* Saved data entries
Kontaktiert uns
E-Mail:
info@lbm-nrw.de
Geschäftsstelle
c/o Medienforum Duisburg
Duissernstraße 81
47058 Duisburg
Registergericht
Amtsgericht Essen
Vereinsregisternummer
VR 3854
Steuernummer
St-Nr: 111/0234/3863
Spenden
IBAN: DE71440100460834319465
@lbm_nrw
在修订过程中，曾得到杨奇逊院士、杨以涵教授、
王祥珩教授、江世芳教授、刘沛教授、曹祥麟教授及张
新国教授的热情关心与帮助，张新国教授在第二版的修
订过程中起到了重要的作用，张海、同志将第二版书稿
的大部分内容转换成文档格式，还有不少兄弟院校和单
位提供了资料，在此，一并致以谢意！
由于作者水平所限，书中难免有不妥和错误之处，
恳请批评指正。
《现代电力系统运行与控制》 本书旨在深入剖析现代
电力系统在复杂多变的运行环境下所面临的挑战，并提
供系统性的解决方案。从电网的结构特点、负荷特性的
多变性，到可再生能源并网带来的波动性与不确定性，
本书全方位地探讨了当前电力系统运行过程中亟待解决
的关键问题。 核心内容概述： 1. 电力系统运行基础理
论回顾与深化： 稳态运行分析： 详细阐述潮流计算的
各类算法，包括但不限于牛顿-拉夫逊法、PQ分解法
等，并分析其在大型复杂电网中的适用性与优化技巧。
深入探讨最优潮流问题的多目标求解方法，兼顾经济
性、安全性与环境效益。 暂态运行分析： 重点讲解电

* * *

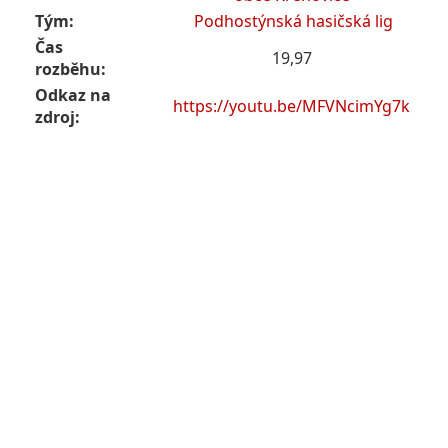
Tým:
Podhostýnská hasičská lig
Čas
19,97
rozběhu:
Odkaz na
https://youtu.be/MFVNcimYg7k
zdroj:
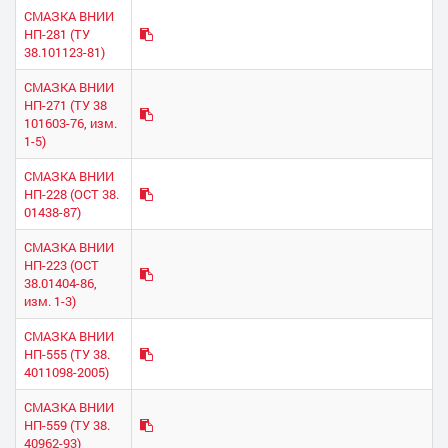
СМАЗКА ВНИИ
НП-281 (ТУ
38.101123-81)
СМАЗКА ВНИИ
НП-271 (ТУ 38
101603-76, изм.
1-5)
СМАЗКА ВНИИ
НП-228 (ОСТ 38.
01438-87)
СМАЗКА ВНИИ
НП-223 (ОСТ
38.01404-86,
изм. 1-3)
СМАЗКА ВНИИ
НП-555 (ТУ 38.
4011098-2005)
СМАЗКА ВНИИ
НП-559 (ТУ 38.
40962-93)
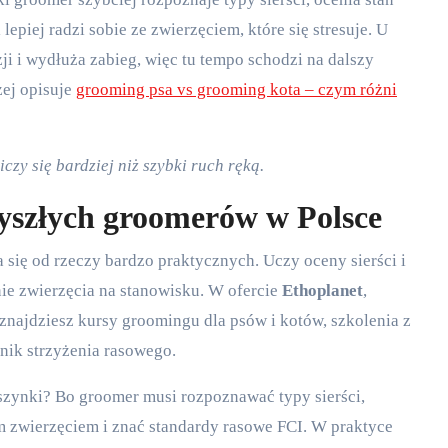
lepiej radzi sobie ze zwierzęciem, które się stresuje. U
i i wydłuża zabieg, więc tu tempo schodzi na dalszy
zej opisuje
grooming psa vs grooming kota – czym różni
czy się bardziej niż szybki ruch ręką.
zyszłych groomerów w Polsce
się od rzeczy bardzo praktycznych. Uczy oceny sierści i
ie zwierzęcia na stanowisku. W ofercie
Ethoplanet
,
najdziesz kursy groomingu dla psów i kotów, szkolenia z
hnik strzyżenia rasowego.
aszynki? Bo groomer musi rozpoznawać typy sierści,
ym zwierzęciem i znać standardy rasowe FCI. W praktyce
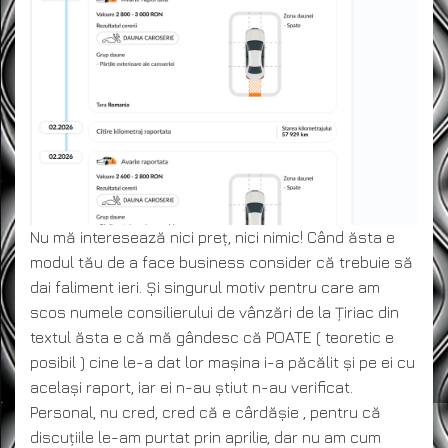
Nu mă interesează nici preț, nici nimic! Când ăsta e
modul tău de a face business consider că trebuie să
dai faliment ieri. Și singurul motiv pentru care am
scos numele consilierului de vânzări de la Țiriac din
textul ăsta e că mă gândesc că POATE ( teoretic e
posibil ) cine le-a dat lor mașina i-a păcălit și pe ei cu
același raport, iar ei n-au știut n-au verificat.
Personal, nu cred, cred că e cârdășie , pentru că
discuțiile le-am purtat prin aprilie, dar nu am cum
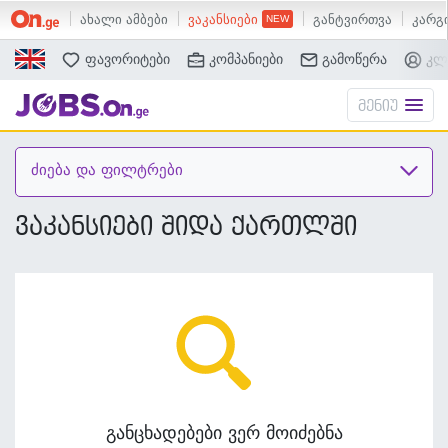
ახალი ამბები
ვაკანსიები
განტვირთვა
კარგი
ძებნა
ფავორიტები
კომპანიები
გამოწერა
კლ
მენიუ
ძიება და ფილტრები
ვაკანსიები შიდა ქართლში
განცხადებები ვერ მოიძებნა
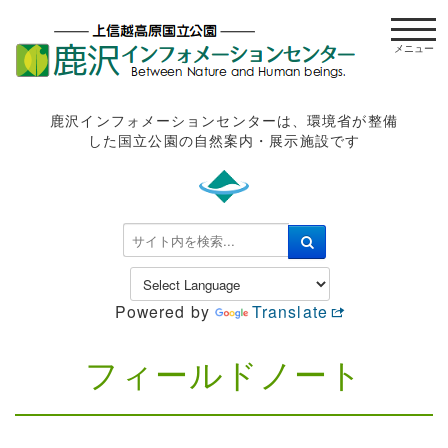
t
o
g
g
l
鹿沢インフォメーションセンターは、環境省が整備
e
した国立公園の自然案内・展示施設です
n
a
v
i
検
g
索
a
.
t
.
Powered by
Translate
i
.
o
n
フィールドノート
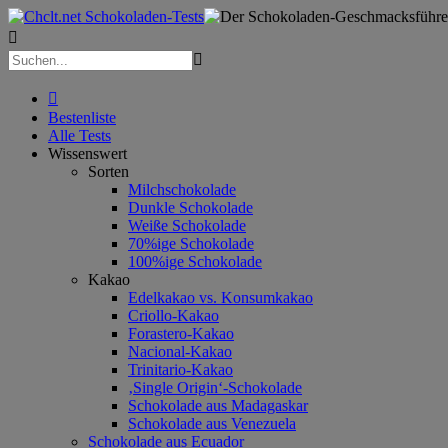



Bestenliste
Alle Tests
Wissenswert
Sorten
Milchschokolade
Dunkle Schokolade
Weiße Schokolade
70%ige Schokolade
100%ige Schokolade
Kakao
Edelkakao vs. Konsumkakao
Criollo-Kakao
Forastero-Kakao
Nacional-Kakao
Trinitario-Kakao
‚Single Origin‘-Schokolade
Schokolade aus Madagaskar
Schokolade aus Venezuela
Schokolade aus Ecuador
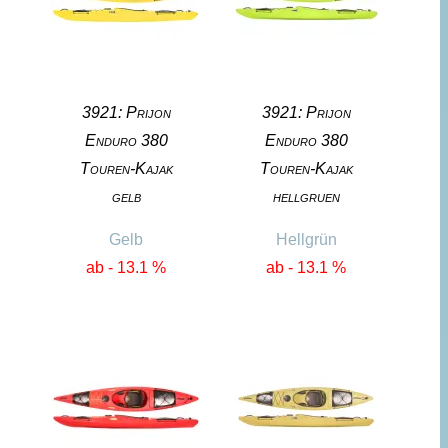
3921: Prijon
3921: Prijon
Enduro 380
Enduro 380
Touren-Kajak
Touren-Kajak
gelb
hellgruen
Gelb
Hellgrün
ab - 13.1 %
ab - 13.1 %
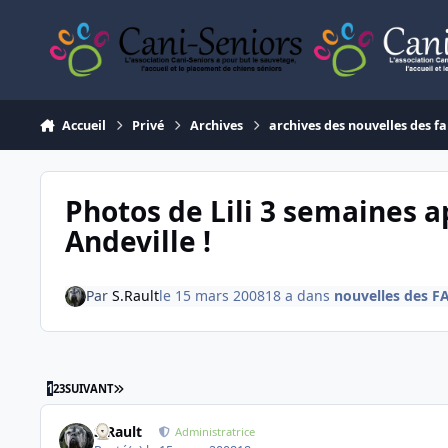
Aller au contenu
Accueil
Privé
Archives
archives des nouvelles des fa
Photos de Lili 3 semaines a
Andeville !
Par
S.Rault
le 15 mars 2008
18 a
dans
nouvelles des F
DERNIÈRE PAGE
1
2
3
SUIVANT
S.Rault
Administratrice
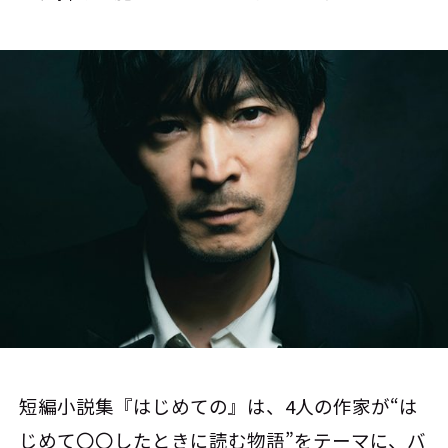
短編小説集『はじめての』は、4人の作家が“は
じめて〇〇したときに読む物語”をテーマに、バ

* Your task
An exact copy of the lines above between the line holding "新国教授的热情关心与帮助，张新国教授在第二版的修" and the line holding "本书全方位地探讨了当前电力系统运行过程中亟待解决", inclusive, is the whole answer.

* Written solution
新国教授的热情关心与帮助，张新国教授在第二版的修
订过程中起到了重要的作用，张海、同志将第二版书稿
的大部分内容转换成文档格式，还有不少兄弟院校和单
位提供了资料，在此，一并致以谢意！
由于作者水平所限，书中难免有不妥和错误之处，
恳请批评指正。
《现代电力系统运行与控制》 本书旨在深入剖析现代
电力系统在复杂多变的运行环境下所面临的挑战，并提
供系统性的解决方案。从电网的结构特点、负荷特性的
多变性，到可再生能源并网带来的波动性与不确定性，
本书全方位地探讨了当前电力系统运行过程中亟待解决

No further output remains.